Quadri e dirigenti. L'esperienza quotidiana delle imprese, specie di quelle di minori dimensioni, mette in evidenza il ruolo centrale dei quadri e la minore incidenza dei dirigenti, i quali ultimi sono presenti in numero ridotto e non di rado sono legati all'imprenditore da vincoli di parentela. Questo significa che esistono delle forme di "management implicito" cioè non riconosciuto sul piano formale tramite un contratto di dirigenza, ma esistente invece sul piano sostanziale, in quanto riconosciuto e utilizzato dall'imprenditore nella quotidianità della gestione aziendale. Appare dunque evidente che il graduale passaggio delle aziende a forme di maggior articolazione delle responsabilità (nel caso delle piccole unità che vogliono crescere) come pure l'ordinaria gestione delle imprese di media e/o grande dimensione richiedono di avere una visione unitaria del corpo direzionale dell'azienda. Del resto il ruolo del manager tende a diversificarsi al suo interno, venendo ad individuare: una quota, ormai maggioritaria di coloro che "si sentono professionisti al servizio dell'impresa" (36,8%); oppure "soggetti vicino all'imprenditore" (21,5%); e una seconda quota che raccoglie coloro che invece "si sentono più vicini al lavoratore dipendente" (18,7%); mentre solo il 23,0% riconosce di gestire un ruolo ben distinto dall'imprenditore da un lato e dagli altri dirigenti dall'altro.
I profilo del dirigente. In Italia i dirigenti industriali in servizio sono circa 84mila. Le percentuali di dirigenti sul territorio nazionale risultano essere così distribuite: il 70,5% nelle regioni settentrionali, il 21,5% nelle regioni centrali e il restante 8 % nelle regioni meridionali. Per quanto riguarda il sesso si riscontra un gap più che evidente fra il numero di uomini e donne manager e il gap è tanto più pronunciato nei paesi ad alto reddito. Il panorama italiano risulta così distribuito con il 93% di uomini manager e solo il 7 % di donne manager. La distribuzione per età dei dirigenti si colloca in media sui 50 anni, e nello specifico dividendo il campione tra uomini e donne si osservano leggere differenze in punti percentuali rispetto alla media totale. Gli uomini restano su una media di 50 anni mentre per le donne l'età si abbassa leggermente con una media di 47 anni. Andando a osservare l'età media dirigenziale, sempre divisa per i due sessi si evidenzia che in media quella degli uomini è maggiore rispetto a quella femminile; la prima raggiunge i 9,7 anni di media, la seconda invece si attesta attorno ai 6,7 anni di media.
L'esame del grado di istruzione, rivela che la maggior parte dei di-rigenti (il 95,6%) ha un alto grado di istruzione, laurea o diploma.

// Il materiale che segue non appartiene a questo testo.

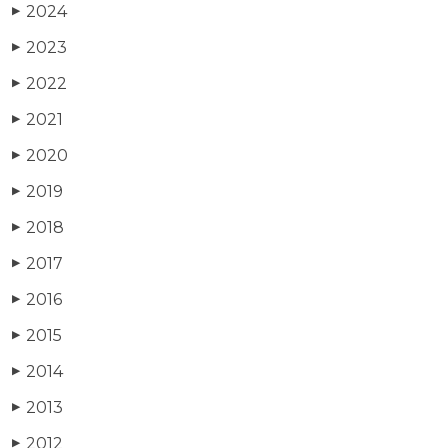
2024
▶
2023
▶
2022
▶
2021
▶
2020
▶
2019
▶
2018
▶
2017
▶
2016
▶
2015
▶
2014
▶
2013
▶
2012
▶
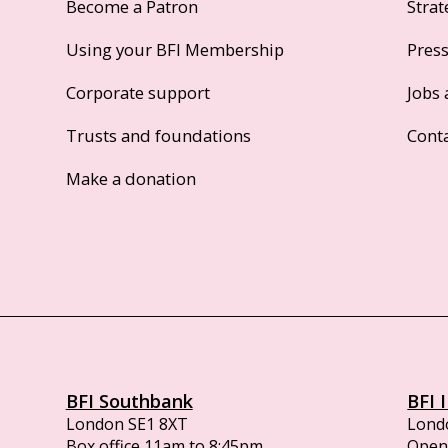
Become a Patron
Strat
Using your BFI Membership
Pres
Corporate support
Jobs 
Trusts and foundations
Cont
Make a donation
BFI Southbank
BFI 
London SE1 8XT
Lond
Box office 11am to 8:45pm
Opens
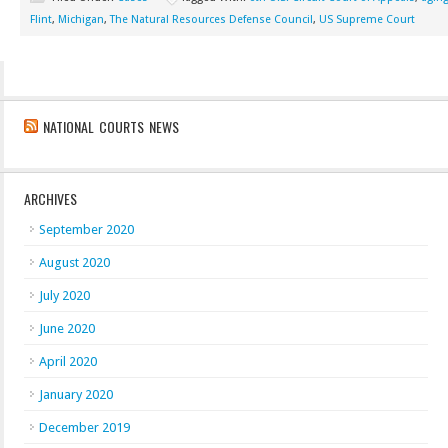
Flint
,
Michigan
,
The Natural Resources Defense Council
,
US Supreme Court
NATIONAL COURTS NEWS
ARCHIVES
September 2020
August 2020
July 2020
June 2020
April 2020
January 2020
December 2019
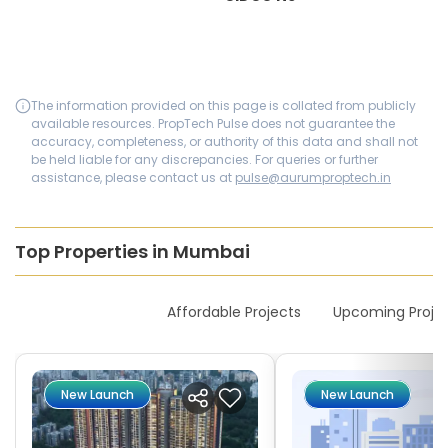
The information provided on this page is collated from publicly
available resources. PropTech Pulse does not guarantee the
accuracy, completeness, or authority of this data and shall not
be held liable for any discrepancies. For queries or further
assistance, please contact us at
pulse@aurumproptech.in
Top Properties in Mumbai
New Launches
Affordable Projects
Upcoming Proje
New Launch
New Launch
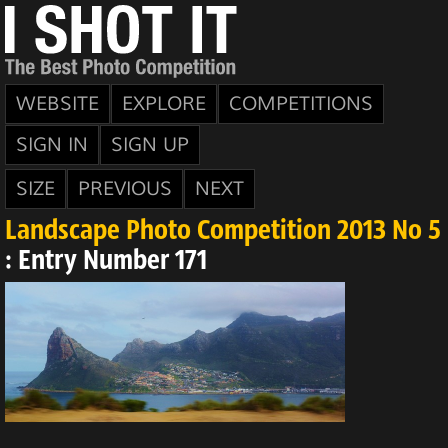
WEBSITE
EXPLORE
COMPETITIONS
SIGN IN
SIGN UP
SIZE
PREVIOUS
NEXT
Landscape Photo Competition 2013 No 5
: Entry Number 171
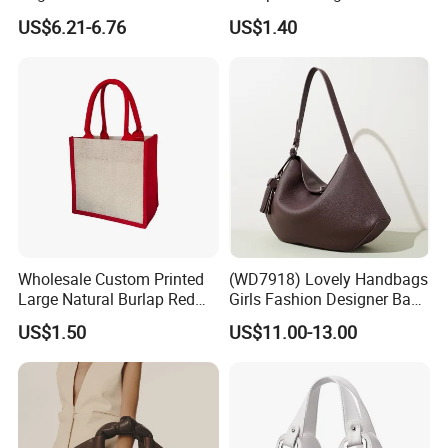
Straw Hobo Bag
Company Promotion
US$6.21-6.76
US$1.40
Wholesale Custom Printed
(WD7918) Lovely Handbags
Large Natural Burlap Red
Girls Fashion Designer Bags
Jute Bag with Touch
OEM/ODM Bucket Lady Bag
US$1.50
US$11.00-13.00
Fastener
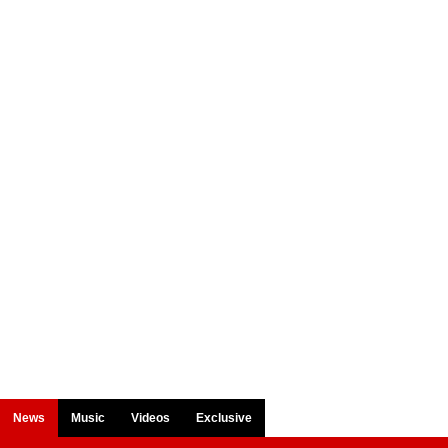
News
Music
Videos
Exclusive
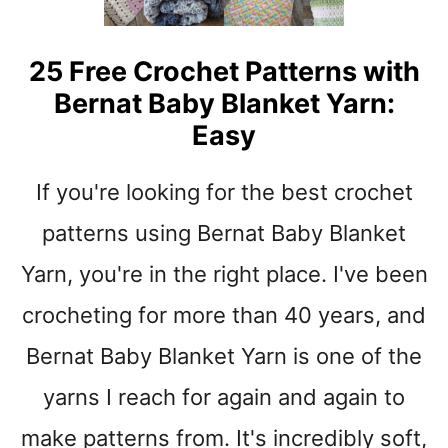
N
R
G
S
C
T
25 Free Crochet Patterns with
R
E
Bernat Baby Blanket Yarn:
O
D
C
Easy
W
H
E
E
I
If you're looking for the best crochet
T
G
B
patterns using Bernat Baby Blanket
H
A
T
B
Yarn, you're in the right place. I've been
Y
Y
A
crocheting for more than 40 years, and
B
R
L
N
Bernat Baby Blanket Yarn is one of the
A
N
yarns I reach for again and again to
K
E
make patterns from. It's incredibly soft,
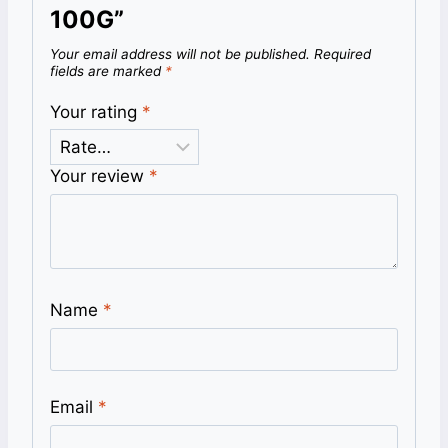
100G”
Your email address will not be published.
Required
fields are marked
*
Your rating
*
Your review
*
Name
*
Email
*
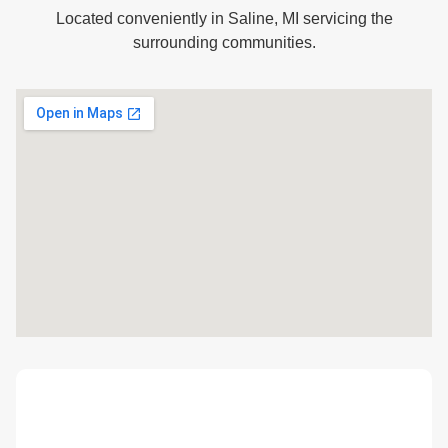
Located conveniently in Saline, MI servicing the
surrounding communities.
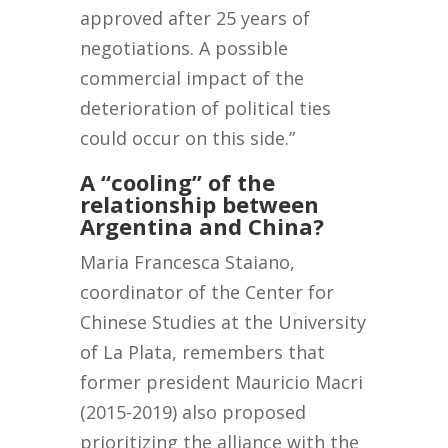
approved after 25 years of
negotiations. A possible
commercial impact of the
deterioration of political ties
could occur on this side.”
A “cooling” of the
relationship between
Argentina and China?
Maria Francesca Staiano,
coordinator of the Center for
Chinese Studies at the University
of La Plata, remembers that
former president Mauricio Macri
(2015-2019) also proposed
prioritizing the alliance with the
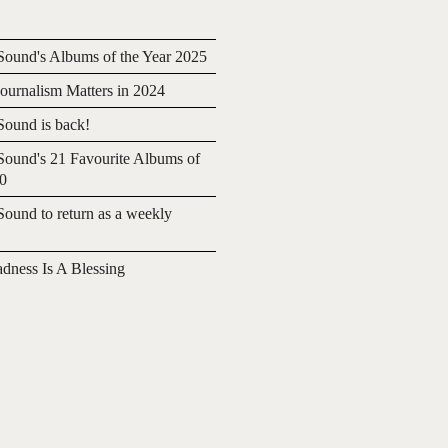
ound's Albums of the Year 2025
urnalism Matters in 2024
ound is back!
ound's 21 Favourite Albums of
20
ound to return as a weekly
adness Is A Blessing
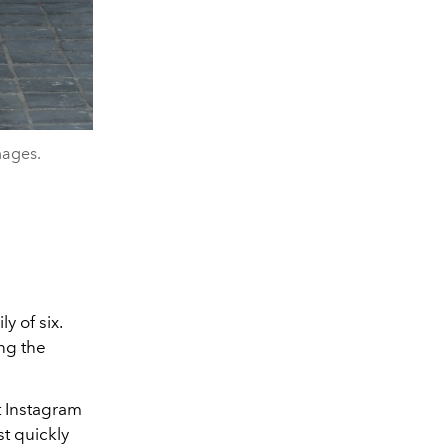
mages.
y of six.
ng the
nt Instagram
t quickly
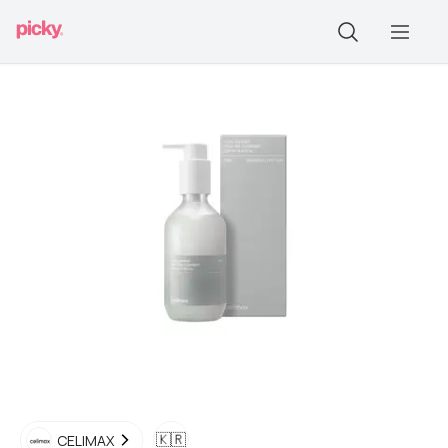
🇰🇷
CELIMAX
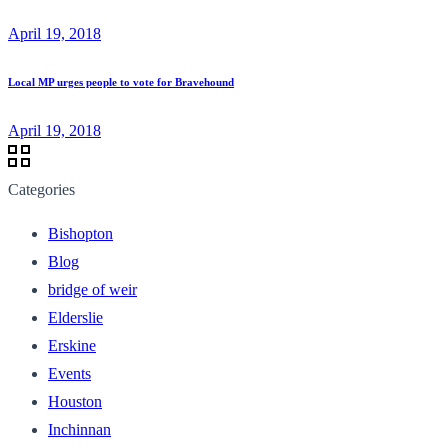
April 19, 2018
Local MP urges people to vote for Bravehound
April 19, 2018
Categories
Bishopton
Blog
bridge of weir
Elderslie
Erskine
Events
Houston
Inchinnan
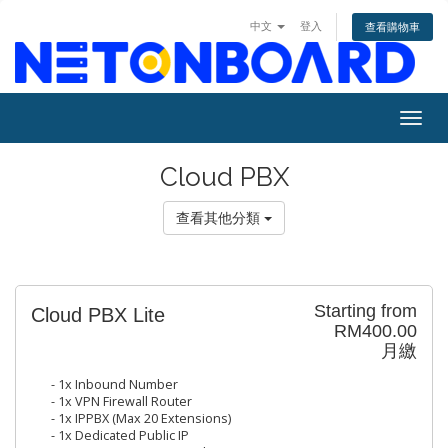
中文
登入
查看購物車
Togg
navig
Cloud PBX
查看其他分類
Starting from
Cloud PBX Lite
RM400.00
月繳
- 1x Inbound Number
- 1x VPN Firewall Router
- 1x IPPBX (Max 20 Extensions)
- 1x Dedicated Public IP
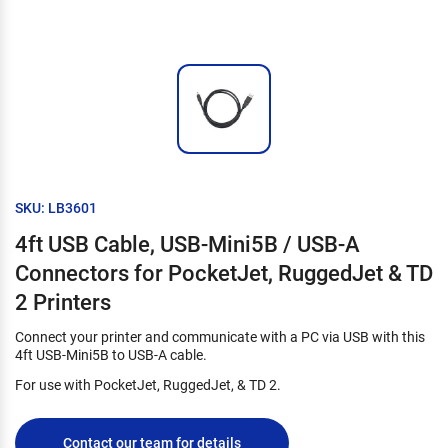
SKU: LB3601
4ft USB Cable, USB-Mini5B / USB-A
Connectors for PocketJet, RuggedJet & TD
2 Printers
Connect your printer and communicate with a PC via USB with this
4ft USB-Mini5B to USB-A cable.
For use with PocketJet, RuggedJet, & TD 2.
Contact our team for details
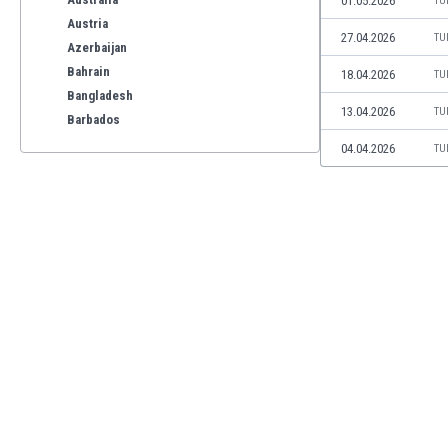
01.05.2026
TU
Austria
27.04.2026
TU
Azerbaijan
Bahrain
18.04.2026
TU
Bangladesh
13.04.2026
TU
Barbados
Belarus
04.04.2026
TU
Belgium
Benelux
Bermuda
Bhutan
Bolivia
Bonaire
Bosnia
Botswana
Brazil
Brunei
Bulgaria
Burkina Faso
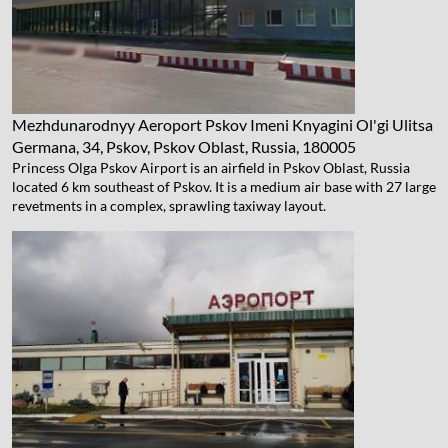
Mezhdunarodnyy Aeroport Pskov Imeni Knyagini Ol'gi
Ulitsa
Germana, 34, Pskov, Pskov Oblast, Russia, 180005
Princess Olga Pskov Airport is an airfield in Pskov Oblast, Russia
located 6 km southeast of Pskov. It is a medium air base with 27 large
revetments in a complex, sprawling taxiway layout.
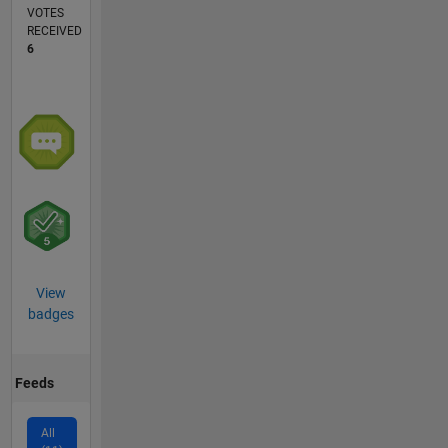
VOTES
RECEIVED
6
View
badges
Feeds
All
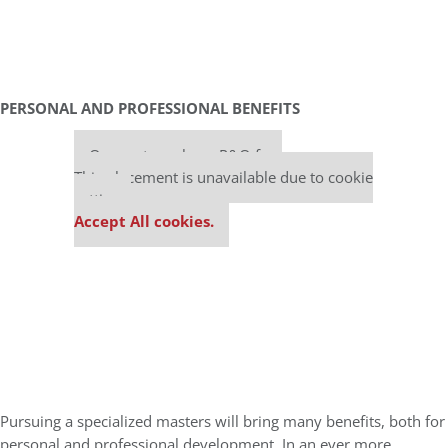
PERSONAL AND PROFESSIONAL BENEFITS
Our partners keep P&Q free
This placement is unavailable due to cookie
settings.
Accept All cookies.
Pursuing a specialized masters will bring many benefits, both for
personal and professional development. In an ever more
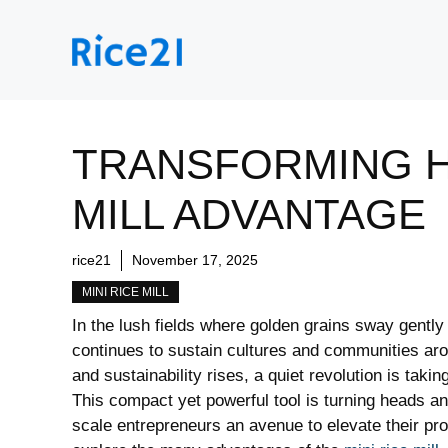
Skip
to
content
TRANSFORMING HA
MILL ADVANTAGE
rice21
November 17, 2025
MINI RICE MILL
In the lush fields where golden grains sway gently 
continues to sustain cultures and communities aro
and sustainability rises, a quiet revolution is takin
This compact yet powerful tool is turning heads an
scale entrepreneurs an avenue to elevate their prod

Nello specifico, prevalgono le lauree in discipline tecnico-scientifiche con il 39,8 %; segue il 37,6% dei dirigenti con un diploma di scuola superiore per poi finire con l'11,4% laureato in discipline tecnico-economiche e il 6,8% laureato in discipline umanistiche. Dal punto di vista settoriale, i dirigenti si concentrano maggiormente nei seguenti settori: siderurgico, metallurgico e meccanico con il 24,1%, a seguire il settore chimico, petrolchimico, gomma e plastica con il 17,8% dei dirigenti in servizio e il settore dell'informatica, elet-tronica e telecomunicazioni che si attesta attorno al 15,3% del totale. All' ultimo posto il settore ospitalità e turismo con l' 1,2% dei dirigenti in servizio.
Le caratteristiche del modello manageriale italiano. Dall'analisi emerge una prevalenza delle capacità rispetto alle competenze, in particolare quelle di relazione, creatività e leadership. ll modello di competenze si configura quindi come più orientato alla "imprenditorialità" che alla "managerialità": la leadership e la dimensione relazionale della managerialità rappresentano fattori distintivi e di forte rilevanza per la performance competitiva. Approfondendo il modello rispetto alla classe dimensionale, emerge una specificità della piccola impresa rispetto alla medio-grande. I manager/imprenditori delle piccole imprese appaiono più carenti nell'area delle competenze gestionali, mentre risultano maggiormente caratterizzati da capacità direttive e attribuiscono una importanza superiore alle competenze di business. Infine, sia gli imprenditori che i manager hanno evidenziato due competenze (tra quelle gestionali) alle quali attribuiscono una rilevanza trasversale, in quanto interessano l'impresa nel suo complesso, al di là delle focalizzazioni funzionali: competenze finanziarie e di internazionalizzazione.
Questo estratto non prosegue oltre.